===== Task inputs

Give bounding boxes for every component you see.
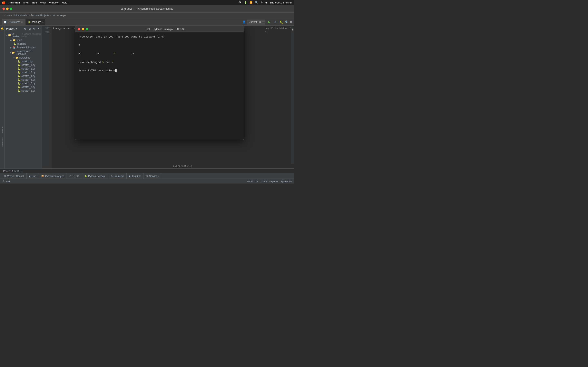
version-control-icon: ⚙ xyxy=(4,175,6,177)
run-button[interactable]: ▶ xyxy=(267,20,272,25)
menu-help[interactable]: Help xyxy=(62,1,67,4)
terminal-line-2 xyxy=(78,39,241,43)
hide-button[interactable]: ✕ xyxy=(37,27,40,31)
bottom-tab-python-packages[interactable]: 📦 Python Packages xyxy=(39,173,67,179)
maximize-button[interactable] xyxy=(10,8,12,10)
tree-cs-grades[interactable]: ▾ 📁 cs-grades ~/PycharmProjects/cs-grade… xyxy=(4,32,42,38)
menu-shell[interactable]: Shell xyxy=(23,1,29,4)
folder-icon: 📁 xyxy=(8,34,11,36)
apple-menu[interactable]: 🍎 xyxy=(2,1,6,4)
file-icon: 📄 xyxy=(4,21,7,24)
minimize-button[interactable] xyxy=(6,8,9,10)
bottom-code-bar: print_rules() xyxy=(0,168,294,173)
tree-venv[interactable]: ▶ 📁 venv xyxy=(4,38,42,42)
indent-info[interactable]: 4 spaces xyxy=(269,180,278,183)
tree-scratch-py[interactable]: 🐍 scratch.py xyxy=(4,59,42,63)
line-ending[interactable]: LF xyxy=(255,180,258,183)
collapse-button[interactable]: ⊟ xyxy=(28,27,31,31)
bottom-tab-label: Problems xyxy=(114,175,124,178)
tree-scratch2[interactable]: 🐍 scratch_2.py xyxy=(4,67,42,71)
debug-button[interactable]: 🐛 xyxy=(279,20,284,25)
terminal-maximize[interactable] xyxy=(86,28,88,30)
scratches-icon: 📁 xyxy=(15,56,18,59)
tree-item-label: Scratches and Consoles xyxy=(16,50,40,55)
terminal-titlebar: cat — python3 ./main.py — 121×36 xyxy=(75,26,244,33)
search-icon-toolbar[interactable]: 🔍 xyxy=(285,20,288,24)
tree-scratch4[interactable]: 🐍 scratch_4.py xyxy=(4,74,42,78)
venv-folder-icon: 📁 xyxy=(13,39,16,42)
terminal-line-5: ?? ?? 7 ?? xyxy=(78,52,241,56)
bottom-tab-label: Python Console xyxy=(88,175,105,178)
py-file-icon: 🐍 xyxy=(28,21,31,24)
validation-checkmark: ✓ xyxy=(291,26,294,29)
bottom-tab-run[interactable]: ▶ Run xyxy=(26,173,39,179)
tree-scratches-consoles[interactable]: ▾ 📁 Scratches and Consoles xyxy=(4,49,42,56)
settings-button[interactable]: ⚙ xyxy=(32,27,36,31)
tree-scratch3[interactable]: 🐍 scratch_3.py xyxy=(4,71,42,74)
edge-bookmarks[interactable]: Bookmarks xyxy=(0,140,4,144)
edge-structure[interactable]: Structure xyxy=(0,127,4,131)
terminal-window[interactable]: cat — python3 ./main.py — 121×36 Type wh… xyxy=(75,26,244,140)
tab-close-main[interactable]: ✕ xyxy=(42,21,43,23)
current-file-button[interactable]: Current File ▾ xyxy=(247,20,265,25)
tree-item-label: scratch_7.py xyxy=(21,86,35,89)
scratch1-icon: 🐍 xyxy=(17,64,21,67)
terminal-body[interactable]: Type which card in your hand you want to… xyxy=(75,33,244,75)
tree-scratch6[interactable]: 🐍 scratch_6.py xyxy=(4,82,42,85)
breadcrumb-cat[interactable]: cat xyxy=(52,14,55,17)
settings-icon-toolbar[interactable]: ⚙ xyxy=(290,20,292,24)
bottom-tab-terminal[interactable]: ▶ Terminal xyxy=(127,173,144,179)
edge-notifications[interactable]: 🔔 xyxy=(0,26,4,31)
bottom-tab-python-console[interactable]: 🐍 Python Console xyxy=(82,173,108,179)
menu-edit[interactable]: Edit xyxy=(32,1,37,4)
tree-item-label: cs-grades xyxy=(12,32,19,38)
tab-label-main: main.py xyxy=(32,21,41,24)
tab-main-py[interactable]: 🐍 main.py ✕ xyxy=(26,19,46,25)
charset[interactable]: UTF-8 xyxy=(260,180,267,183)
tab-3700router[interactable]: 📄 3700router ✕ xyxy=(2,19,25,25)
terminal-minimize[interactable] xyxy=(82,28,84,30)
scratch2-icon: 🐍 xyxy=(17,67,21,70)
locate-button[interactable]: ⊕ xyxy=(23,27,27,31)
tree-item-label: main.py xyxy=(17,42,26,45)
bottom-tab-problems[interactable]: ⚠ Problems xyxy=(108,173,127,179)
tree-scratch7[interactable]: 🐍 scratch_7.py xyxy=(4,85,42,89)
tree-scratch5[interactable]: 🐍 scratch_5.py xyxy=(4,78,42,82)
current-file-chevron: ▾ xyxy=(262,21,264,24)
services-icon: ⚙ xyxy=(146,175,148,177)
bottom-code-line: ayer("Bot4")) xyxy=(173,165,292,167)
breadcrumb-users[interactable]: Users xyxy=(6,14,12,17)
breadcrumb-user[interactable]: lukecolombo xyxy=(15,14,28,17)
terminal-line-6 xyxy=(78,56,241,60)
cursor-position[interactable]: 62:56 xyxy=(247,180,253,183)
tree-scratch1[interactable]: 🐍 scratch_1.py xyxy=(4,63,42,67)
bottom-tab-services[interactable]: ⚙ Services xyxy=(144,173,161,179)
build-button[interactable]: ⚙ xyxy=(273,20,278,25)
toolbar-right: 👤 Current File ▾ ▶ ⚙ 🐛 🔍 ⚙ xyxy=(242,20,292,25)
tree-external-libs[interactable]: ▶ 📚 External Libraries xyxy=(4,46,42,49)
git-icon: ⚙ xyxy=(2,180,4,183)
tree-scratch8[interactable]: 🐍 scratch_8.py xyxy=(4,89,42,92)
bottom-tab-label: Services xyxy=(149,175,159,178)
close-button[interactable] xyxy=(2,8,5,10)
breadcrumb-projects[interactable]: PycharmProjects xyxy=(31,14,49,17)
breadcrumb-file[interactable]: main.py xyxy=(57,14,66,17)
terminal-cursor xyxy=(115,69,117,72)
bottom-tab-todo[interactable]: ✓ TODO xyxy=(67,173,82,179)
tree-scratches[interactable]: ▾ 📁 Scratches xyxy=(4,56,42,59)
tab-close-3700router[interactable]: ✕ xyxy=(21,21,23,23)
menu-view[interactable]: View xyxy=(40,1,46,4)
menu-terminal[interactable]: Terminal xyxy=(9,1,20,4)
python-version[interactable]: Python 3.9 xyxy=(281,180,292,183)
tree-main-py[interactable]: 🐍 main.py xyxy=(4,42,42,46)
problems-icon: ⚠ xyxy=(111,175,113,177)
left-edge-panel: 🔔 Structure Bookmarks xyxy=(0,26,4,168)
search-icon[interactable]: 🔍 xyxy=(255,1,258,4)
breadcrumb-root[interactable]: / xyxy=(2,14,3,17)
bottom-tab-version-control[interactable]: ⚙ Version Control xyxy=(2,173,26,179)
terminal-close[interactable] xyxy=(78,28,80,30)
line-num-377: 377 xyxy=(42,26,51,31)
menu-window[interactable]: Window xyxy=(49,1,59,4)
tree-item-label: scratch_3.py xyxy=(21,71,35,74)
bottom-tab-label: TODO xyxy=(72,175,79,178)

==========

Aim of the task
The expected answer is one number: the count of lines in the listing that include the string "edge".

Answer space
4